Security wall along Kenya-Somalia border could cost Sh200m per KM – Expert

Security wall along Kenya-Somalia border could cost Sh200m per KM – Expert

The proposed 700km anti-terror security wall separating Kenya and Somalia from border point one in Mandera and Kiunga in Lamu is on course.

The project which was mooted in the aftermath of the Garissa University College terror attack is one of the most ambitious anti-terror strategy to bar off Al Shabaab terrorists from Kenya.

However, the cost implication of a real anti-terror wall of 2 million dollars per kilometre, according to Homeland Security Analyst Richard Tuta, and its maintenance is one factor the government ought to consider deeply.

The Al Shabaab attacks in the North Eastern region has seen more than 100 people killed in recent times.
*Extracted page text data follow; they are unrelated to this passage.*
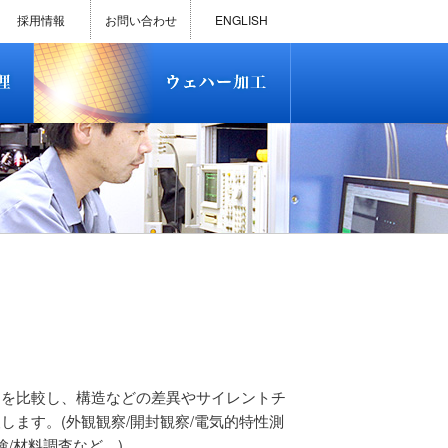
)
半導体プロセス受託加工サービス
MEMS ファウンドリーサービス
精密貫通孔加工
テスト用膜付きウェハー
評価用めっき付きシリコンウエ
研削研磨・ダイシング加工
ダイヤモンドワイヤー販売
ウェハー加工実績
ウェハー販売(Si/SOI/SiC/GaAs)
ウェハーケース販売
ICP-MS汚染分析受託サービス
TXRF汚染分析受託サービス
石英基板・ガラスウェハ加工
恋する半導体（セミコイ）
恋するパワー半導体（つよこ
ハ
い）
採用情報
お問い合わせ
ENGLISH
)
半導体プロセス受託加工サービス
MEMS ファウンドリーサービス
精密貫通孔加工
テスト用膜付きウェハー
評価用めっき付きシリコンウエ
研削研磨・ダイシング加工
ダイヤモンドワイヤー販売
ウェハー加工実績
ウェハー販売(Si/SOI/SiC/GaAs)
ウェハーケース販売
ICP-MS汚染分析受託サービス
TXRF汚染分析受託サービス
石英基板・ガラスウェハ加工
恋する半導体（セミコイ）
恋するパワー半導体（つよこ
ハ
い）
品を比較し、構造などの差異やサイレントチ
します。(外観観察/開封観察/電気的特性測
材料調査など。)...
The reason why the attacks have been rampant in the area is the easy access of Kenya-entry points especially through the Bulahawa border point thus allowing militants to enter and attack and return to their bases in Somalia.

This is, however, set to change if a decision arrived at by the top most security organ in the country, the National Security Advisory Council chaired by President Uhuru Kenyatta that approved the construction of a full proof security wall stretching from Kiunga at the coast to Mandera in the north is fully implemented.

On Thursday, the newly appointed North Eastern Coordinator Amb Saleh Mohammud inspected the project and announced it was on course.


The wall must be constructed

“The wall will start from Mandera up to Kiunga. The construction has begun and we will see it to its conclusive end,” said Mr Saleh.

According to the Interior Ministry spokesperson Mwenda Njoka, the wall will not be purely a concrete and mortar affair stretching all the 800 kilometres but will include, a physical wall, barbed electric fence, and trenches.

The decision, Saleh insists, is a decision of the national government.

“I hear Somalia has complained, but we have made the decision and it must happen.”

Leaders from the region have already endorsed the decision.

Richard Tuta, a homeland security expert weighs in on the feasibility of the project saying it should incorporate full surveillance methods.

“If it is a wall, it should not just be any wall, it should be an anti-terror wall, borrowed from that of Jerusalem with full proof surveillance methods,” noted Tuta.

The cost implication, however, remaining the elephant in the room.

“A kilometre costs 2 million dollars, for Kenya, security is a priority, and should be handled as such.”

Experts have, however, faulted the slow response of security apparatus in tackling terrorists.

It is hoped that the wall will hamper entry of bad elements to the country.

“There is need ensure adequate response and patrol officers in order to respond promptly to any intrusion,” added Tuta.

According to the Interior Ministry, an elite patrol team has already been put up with a superior weaponry.